Je reviens pour parler un peu, comme promis, de la genèse du livre. Cet album, qu´on surnomme déjà entre nous « La cigogne » ou « La cigogne de fer » pour faire plus court avec Lola, est le fruit d’ une série de coups de coeur. Le premier, lointain, non « conscient » initialement, concerne évidemment l´arrivée de mon frère Yul l´hiver 1982 et est donc dédié également à mes parents qui sont à l´origine de cette belle aventure, mais aussi à mon frère aîné Yann qui l´a vécue avec moi. L´idée d´en faire un livre n´est pas quelque chose qui me trottait dans la tête spécialement d´ailleurs, puisque tel que je le décris dans l´album, toute cette expérience de fraternité « allait de soi », était parfaitement naturelle pour moi pendant très longtemps. Il a fallu sans doute plusieurs événements, certains anodins, d´autres plus importants, pour que je songe à la raconter et la transmettre aux enfants (grands, petits, ou très très grands, ceux qui ont encore des doutes…).
Parmi ces événements, je citerai la remarque d´une amie enfant unique qui me racontait que ses parents avaient songé à l´adoption quand elle était petite, lui en avaient parlé et avaient arrêté net toute démarche quand elle leur avait dit « Ah bon alors moi vous allez me remplacer? » (évidemment les choses devaient être beaucoup plus complexes et je ne pense pas qu´ils aient mis fin à leur envie d´adoption à cause de cette simple phrase enfantine mais ça en dit long sur ce que représente pour les parents de « préparer » le frère ou la soeur à une adoption).

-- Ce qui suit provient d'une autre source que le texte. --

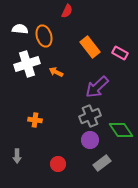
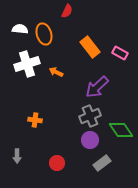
orange ellipse: moved 2 px up
red circle: moved 1 px left, 1 px up
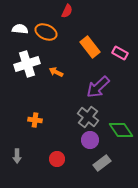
orange ellipse: moved 2 px right, 2 px up; rotated 50 degrees counterclockwise
purple arrow: moved 1 px right
gray cross: moved 2 px left, 1 px down; rotated 30 degrees counterclockwise
red circle: moved 4 px up
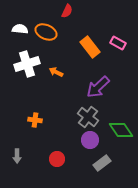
pink rectangle: moved 2 px left, 10 px up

Il y a eu aussi la remarque faussement naïve et un rien cruelle d´un proche de la famille, pré-ado, qui, « pour rire » et sans penser à mal certes, alors que nous évoquions un souvenir d´enfance, nous a dit : « Ah ça, c´était avant que vos parents achètent Yul, non ? ». Autant dire que ce jour-ci j´ai sauté au plafond et j´ai eu du mal à en redescendre tout-de-suite…Cela m´a ramenée à plusieurs souvenirs au sortir de l´enfance, notamment un après-midi où des copains remettaient en cause la filiation biologique entre nous deux (les « grands ») et notre petit frère « Mais c´est pas vraiment votre frère… ». Notre dissemblance étant évidente, il n´y avait rien à dire sur nos origines distinctes mais le fait même de souligner cette différence m´avait semblé absurde, je me souviens assez précisément de ma sensation de ne pas comprendre leur intention. En fait, l´idée qu´ils puissent remettre en cause que l´on soit frères et sœur m´avait paru tout simplement inappropriée et choquante. Car ça ne nous avait jamais traversé l´esprit ! Notre frère, malgré ses yeux bridés, n´était jamais pour nous une « pièce rapportée » qui dénotait dans l´univers familial aux origines angevines et bretonnes, c´était notre frère à part entière !
Il y a eu aussi, beaucoup plus tard, mon séjour d´un an en Chine et la visite de Yul là où je travaillais et la mine ahurie de mes collègues chinois quand je leur disais « je vous présente mon frère »…Il y a eu les voyages de mon frère dans son pays natal, la Corée, sa discrétion quant aux démarches qu´il entreprenait pour retrouver la trace de ses origines et un cadeau très symbolique qu´il avait fait à maman pour la fête des mères : le filmUne vie toute neuve d´Ounie Lecomte, enfant adoptive aussi, qui racontait son histoire. Il y a eu également le séjour de trois mois de mon père là-bas, sa rencontre notamment avec un autre enfant adoptif du pays et ce qu´il disait de la réaction de rejet des Coréens face à ces « enfants-là ». Il y a eu quelques confidences de Ma Yang, la copine chinoise que mon frère avait eue et avec qui j´avais habité en Chine, qui m´avait permis d´approcher en transversale (un biais tout oriental) une part de mon frère et m´avait fait réaliser ce que la pudeur nous fait taire. Et c´est peut-être cette même pudeur, le fait de ne jamais dévoiler nos sentiments et surtout de les exprimer ouvertement, qui m´a fait écrire « La cigogne… », pour dire en filigrane à ce frère venu d´ailleurs à quel point il m´était proche, et cher.
Il y a eu enfin et surtout le fait de vivre à travers mon corps la maternité et ce
chamboulement qui vous fait réfléchir aux origines, aux premières années de la vie, à l´inconscient, à notre filiation…et les expériences d´amis ou de proches qui adoptaient ou envisageaient de le faire. Les débats de société enfin sur la famille, les confidences ou les expériences d´ami(e)s homosexuel(le)s sur ces questions et sur les désirs de paternité ou maternité. La question toute bête finalement, « Qu´est-ce qu´une famille ? ».